:: Exercise ::
Select all lines in the records that include "time".

Records from a data collection
---

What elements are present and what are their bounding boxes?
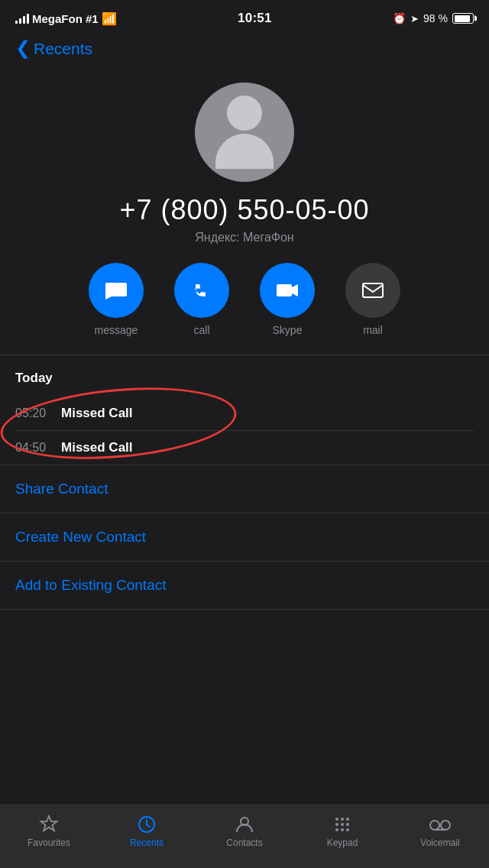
location-icon: ➤ — [410, 13, 419, 24]
contacts-icon — [235, 815, 254, 834]
svg-point-10 — [346, 818, 349, 821]
mail-button[interactable] — [345, 263, 400, 318]
back-label: Recents — [34, 40, 92, 58]
tab-label-keypad: Keypad — [327, 837, 358, 848]
svg-rect-2 — [363, 283, 383, 297]
nav-bar: ❮ Recents — [0, 34, 489, 67]
svg-point-17 — [430, 821, 439, 830]
status-right: ⏰ ➤ 98 % — [393, 12, 474, 24]
status-bar: MegaFon #1 📶 10:51 ⏰ ➤ 98 % — [0, 0, 489, 34]
contact-name: Яндекс: МегаФон — [195, 231, 293, 245]
signal-bar-3 — [23, 16, 25, 24]
tab-item-favourites[interactable]: Favourites — [18, 815, 79, 848]
share-contact-link[interactable]: Share Contact — [0, 465, 489, 513]
signal-bars — [15, 13, 29, 24]
status-time: 10:51 — [238, 11, 272, 26]
mail-icon — [361, 278, 385, 303]
call-entry-2: 04:50 Missed Call — [15, 431, 474, 465]
svg-point-15 — [341, 828, 344, 831]
mail-label: mail — [363, 324, 383, 336]
svg-point-13 — [346, 823, 349, 826]
video-icon — [275, 278, 300, 303]
svg-point-18 — [441, 821, 450, 830]
wifi-icon: 📶 — [102, 11, 117, 26]
tab-bar: Favourites Recents Contacts Keypa — [0, 805, 489, 868]
avatar-person — [215, 96, 274, 169]
create-contact-label: Create New Contact — [15, 529, 146, 545]
message-button[interactable] — [89, 263, 144, 318]
add-existing-link[interactable]: Add to Existing Contact — [0, 562, 489, 610]
keypad-icon — [332, 815, 352, 834]
call-type-2: Missed Call — [61, 440, 133, 455]
create-contact-link[interactable]: Create New Contact — [0, 513, 489, 562]
skype-label: Skype — [273, 324, 303, 336]
call-entry-1: 05:20 Missed Call — [15, 397, 474, 431]
tab-label-voicemail: Voicemail — [420, 837, 459, 848]
recents-icon — [137, 815, 157, 834]
action-item-message[interactable]: message — [89, 263, 144, 336]
tab-label-favourites: Favourites — [28, 837, 70, 848]
call-button[interactable] — [174, 263, 229, 318]
status-left: MegaFon #1 📶 — [15, 11, 117, 26]
call-label: call — [193, 324, 209, 336]
svg-point-14 — [335, 828, 338, 831]
call-icon — [189, 278, 214, 303]
call-time-2: 04:50 — [15, 441, 61, 455]
action-item-skype[interactable]: Skype — [260, 263, 315, 336]
star-icon — [39, 815, 59, 834]
call-log-section: Today 05:20 Missed Call 04:50 Missed Cal… — [0, 355, 489, 465]
battery-percent: 98 % — [423, 12, 448, 24]
phone-number: +7 (800) 550-05-00 — [119, 194, 369, 226]
action-item-call[interactable]: call — [174, 263, 229, 336]
action-buttons: message call Skype — [15, 263, 474, 336]
svg-point-12 — [341, 823, 344, 826]
svg-point-16 — [346, 828, 349, 831]
signal-bar-4 — [27, 14, 29, 24]
skype-button[interactable] — [260, 263, 315, 318]
back-button[interactable]: ❮ Recents — [15, 40, 474, 58]
signal-bar-2 — [19, 18, 21, 24]
bottom-spacer — [0, 610, 489, 686]
message-label: message — [95, 324, 138, 336]
voicemail-icon — [429, 815, 452, 834]
svg-line-6 — [147, 824, 150, 827]
contact-section: +7 (800) 550-05-00 Яндекс: МегаФон messa… — [0, 67, 489, 355]
action-item-mail[interactable]: mail — [345, 263, 400, 336]
tab-item-contacts[interactable]: Contacts — [214, 815, 275, 848]
battery-indicator — [452, 13, 474, 24]
share-contact-label: Share Contact — [15, 481, 108, 497]
tab-item-recents[interactable]: Recents — [116, 815, 177, 848]
svg-rect-0 — [277, 284, 292, 296]
avatar-body — [215, 134, 274, 169]
tab-label-recents: Recents — [130, 837, 164, 848]
tab-label-contacts: Contacts — [226, 837, 262, 848]
svg-marker-1 — [292, 284, 298, 296]
tab-item-voicemail[interactable]: Voicemail — [410, 815, 471, 848]
svg-point-8 — [335, 818, 338, 821]
call-type-1: Missed Call — [61, 406, 133, 421]
carrier-label: MegaFon #1 — [32, 12, 99, 25]
add-existing-label: Add to Existing Contact — [15, 577, 167, 593]
alarm-icon: ⏰ — [393, 12, 406, 24]
avatar-head — [227, 96, 262, 131]
svg-marker-3 — [41, 816, 57, 831]
call-log-title: Today — [15, 371, 474, 386]
message-icon — [104, 278, 128, 303]
avatar — [195, 83, 294, 182]
chevron-left-icon: ❮ — [15, 39, 31, 57]
call-entries: 05:20 Missed Call 04:50 Missed Call — [15, 397, 474, 465]
signal-bar-1 — [15, 21, 18, 24]
action-links: Share Contact Create New Contact Add to … — [0, 465, 489, 610]
svg-point-11 — [335, 823, 338, 826]
tab-item-keypad[interactable]: Keypad — [312, 815, 373, 848]
svg-point-9 — [341, 818, 344, 821]
call-time-1: 05:20 — [15, 406, 61, 420]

---

:: Completed task ::
status-time: 10:51 — [238, 11, 272, 26]
call-time-2: 04:50 — [15, 441, 61, 455]
call-time-1: 05:20 — [15, 406, 61, 420]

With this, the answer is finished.